Ah yes, the “Hemmeter Plan.”
Following the 1974 season that saw many players go unpaid because some of the owners didn’t have the money to match their moxie, original founder and Commissioner Gary Davidson was forced out. Hemmeter – owner of the franchise in Honolulu – was installed as the new commissioner in 1975 and put strict financial constraints in place.
The “Hemmeter Plan” was designed to make as many of the team’s costs as possible variable. And when it came to players, the standard contract was based on each man on the team receiving one percent of the gate – guaranteed.
If owners wanted to spend more money on a “star” player, they would have to put money in escrow to cover it.
So the season began with 11 franchises – the Birmingham Vulcans, Charlotte Hornets, Chicago Winds, The (Honolulu) Hawaiians, Jacksonville Express, Memphis Southmen, Philadelphia Bell, Portland Thunder, San Antonio Wings, Shreveport Steamer and Southern California Sun.
Four of the teams (The Hawaiians, Memphis, Philadelphia and Southern Cal) kept their original names from 1974 but only two – Philadelphia and Memphis – maintained ownership from 1974. In fact, the original WFL actually folded and was replaced by “New League Inc.” which assumed the name and did business as the WFL.
Regardless, the rebuilt version of the league might’ve had the best intentions when it came to fiscal responsibility, but it had no TV contract, no team in the No. 1 media market of New York and no long term prospects.
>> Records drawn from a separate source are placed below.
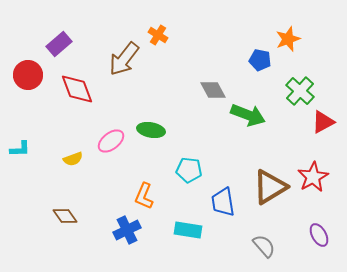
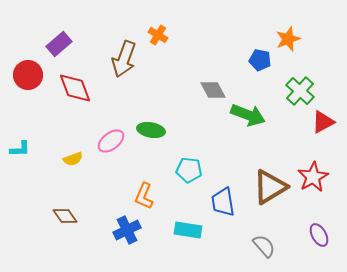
brown arrow: rotated 18 degrees counterclockwise
red diamond: moved 2 px left, 1 px up
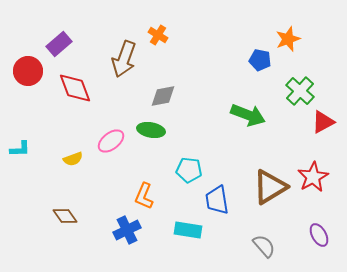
red circle: moved 4 px up
gray diamond: moved 50 px left, 6 px down; rotated 72 degrees counterclockwise
blue trapezoid: moved 6 px left, 2 px up
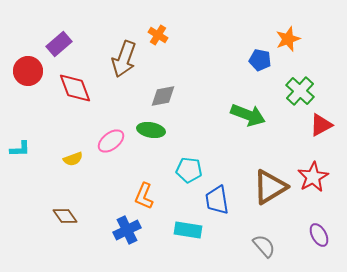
red triangle: moved 2 px left, 3 px down
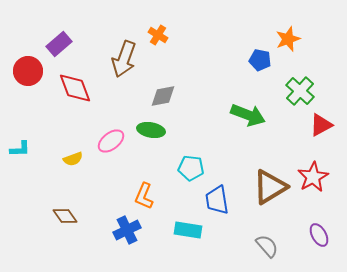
cyan pentagon: moved 2 px right, 2 px up
gray semicircle: moved 3 px right
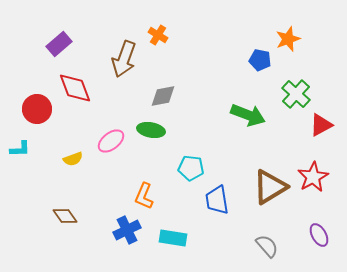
red circle: moved 9 px right, 38 px down
green cross: moved 4 px left, 3 px down
cyan rectangle: moved 15 px left, 8 px down
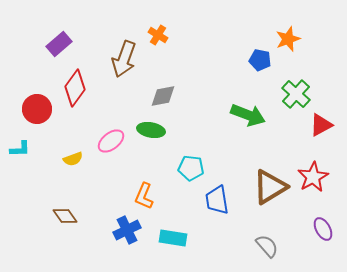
red diamond: rotated 57 degrees clockwise
purple ellipse: moved 4 px right, 6 px up
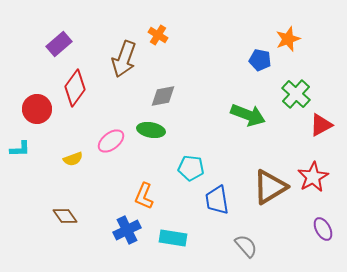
gray semicircle: moved 21 px left
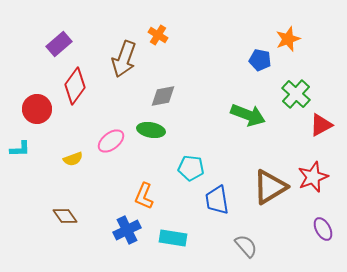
red diamond: moved 2 px up
red star: rotated 8 degrees clockwise
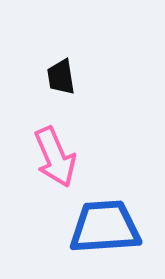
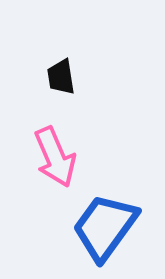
blue trapezoid: rotated 50 degrees counterclockwise
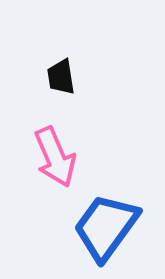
blue trapezoid: moved 1 px right
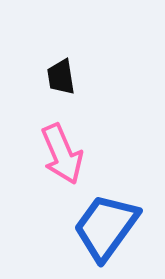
pink arrow: moved 7 px right, 3 px up
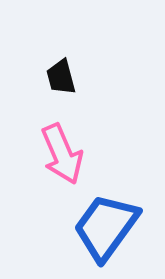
black trapezoid: rotated 6 degrees counterclockwise
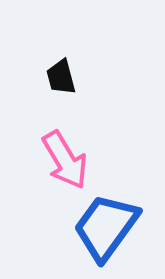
pink arrow: moved 3 px right, 6 px down; rotated 8 degrees counterclockwise
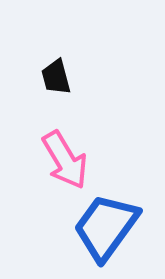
black trapezoid: moved 5 px left
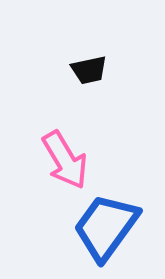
black trapezoid: moved 33 px right, 7 px up; rotated 87 degrees counterclockwise
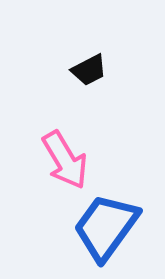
black trapezoid: rotated 15 degrees counterclockwise
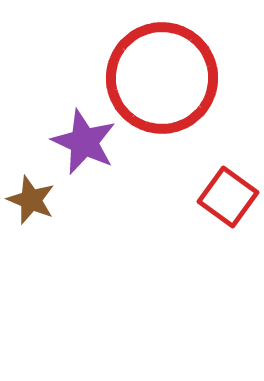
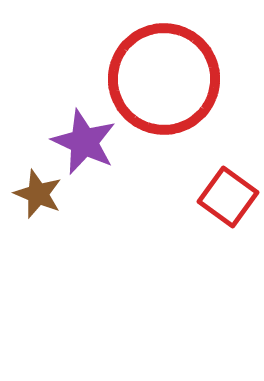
red circle: moved 2 px right, 1 px down
brown star: moved 7 px right, 6 px up
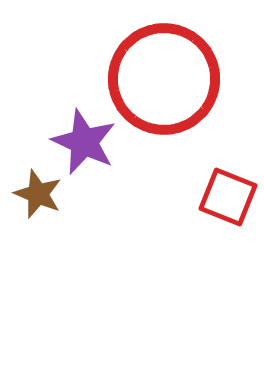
red square: rotated 14 degrees counterclockwise
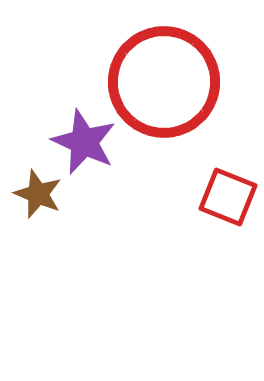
red circle: moved 3 px down
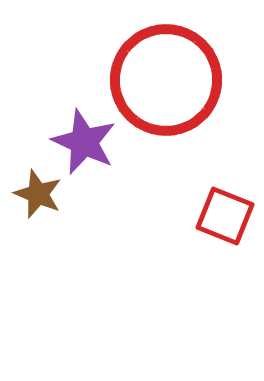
red circle: moved 2 px right, 2 px up
red square: moved 3 px left, 19 px down
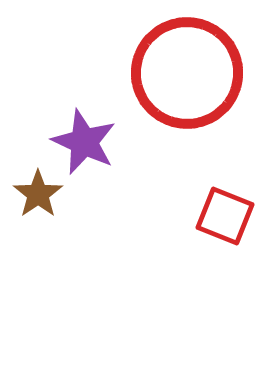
red circle: moved 21 px right, 7 px up
brown star: rotated 15 degrees clockwise
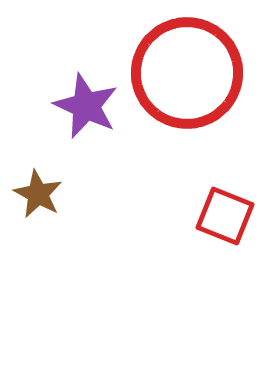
purple star: moved 2 px right, 36 px up
brown star: rotated 9 degrees counterclockwise
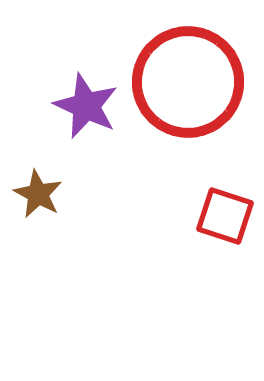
red circle: moved 1 px right, 9 px down
red square: rotated 4 degrees counterclockwise
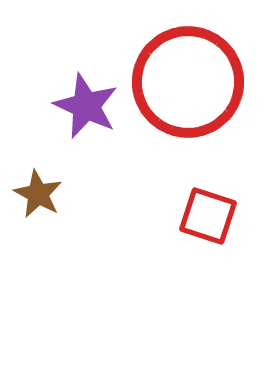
red square: moved 17 px left
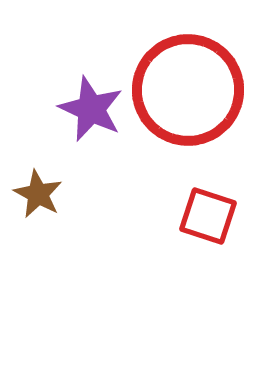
red circle: moved 8 px down
purple star: moved 5 px right, 3 px down
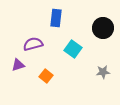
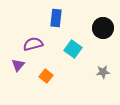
purple triangle: rotated 32 degrees counterclockwise
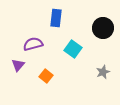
gray star: rotated 16 degrees counterclockwise
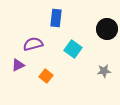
black circle: moved 4 px right, 1 px down
purple triangle: rotated 24 degrees clockwise
gray star: moved 1 px right, 1 px up; rotated 16 degrees clockwise
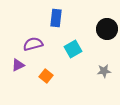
cyan square: rotated 24 degrees clockwise
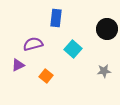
cyan square: rotated 18 degrees counterclockwise
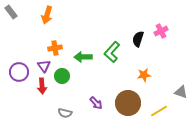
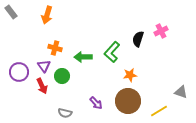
orange cross: rotated 24 degrees clockwise
orange star: moved 14 px left
red arrow: rotated 21 degrees counterclockwise
brown circle: moved 2 px up
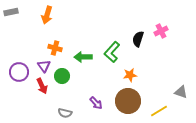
gray rectangle: rotated 64 degrees counterclockwise
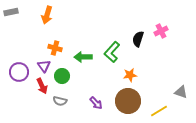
gray semicircle: moved 5 px left, 12 px up
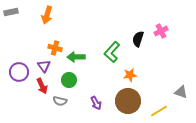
green arrow: moved 7 px left
green circle: moved 7 px right, 4 px down
purple arrow: rotated 16 degrees clockwise
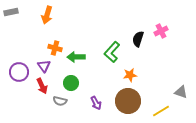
green circle: moved 2 px right, 3 px down
yellow line: moved 2 px right
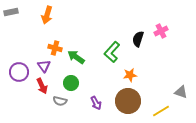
green arrow: rotated 36 degrees clockwise
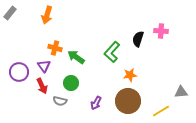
gray rectangle: moved 1 px left, 1 px down; rotated 40 degrees counterclockwise
pink cross: rotated 32 degrees clockwise
gray triangle: rotated 24 degrees counterclockwise
purple arrow: rotated 56 degrees clockwise
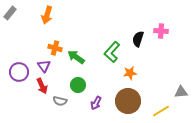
orange star: moved 2 px up
green circle: moved 7 px right, 2 px down
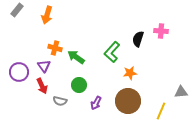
gray rectangle: moved 7 px right, 3 px up
green circle: moved 1 px right
yellow line: rotated 36 degrees counterclockwise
The Winds had hoped to sign Joe Namath – believing a TV deal and renewed credibility for the circuit would follow – but Namath wisely passed and the Winds folded just five games into the season.
After Week 12 it was obvious that the end was near.
In fact, the end came before there could be a Week 13.
“Our gate receipts have been disappointing,” Hemmeter told UPI. “Our league average through last week’s games is 13,371 paid admissions. Furthermore, attendance over the past five weeks has declined 28 percent on a league-wide basis, causing severe financial drains on each franchise.”
Philadelphia drew only 3,705 fans per game and Portland’s last home contest – a 28-25 victory over San Antonio – marked its lowest turnout ever when only 3,818 people showed up at Civic Stadium. Players were getting paid, but at one percent of a very small gate, it was basically beer money.
The ownership groups at Memphis, Charlotte, Jacksonville and San Antonio voted to play out the rest of the season, but when they were outnumbered, the league officially closed up shop.
I fell in love with the Birmingham Americans in 1974, and thought the colorful WFL – with its seven point touchdowns and “action point” conversion – had the best rules this side of Canada.
And when the Ams went under and were replaced by the Vulcans, I embraced them as well – especially after my dad bought $25 worth of stock in the team (making me a kinda/sorta owner).
But while I was a wide-eyed 13-year old when the WFL started, I was 14 and world-weary when it ended. In fact, seeing the handwriting on the wall, I had distanced myself a bit from the team when it became apparent neither the league nor the franchise were built to last.
I still rooted for the Vulcans, but I knew they weren’t going to be around much longer. It was painful to get emotionally involved in something that was bound to break my heart.
It wasn’t until years later when I really started to think about the impact the WFL had on me – putting a pro football team in my hometown for the first time, and providing so many terrific football memories that still make me smile.
So forgive me for getting a bit wistful when October 22 rolls around.
I’m just missing a friend I didn’t have nearly enough time with.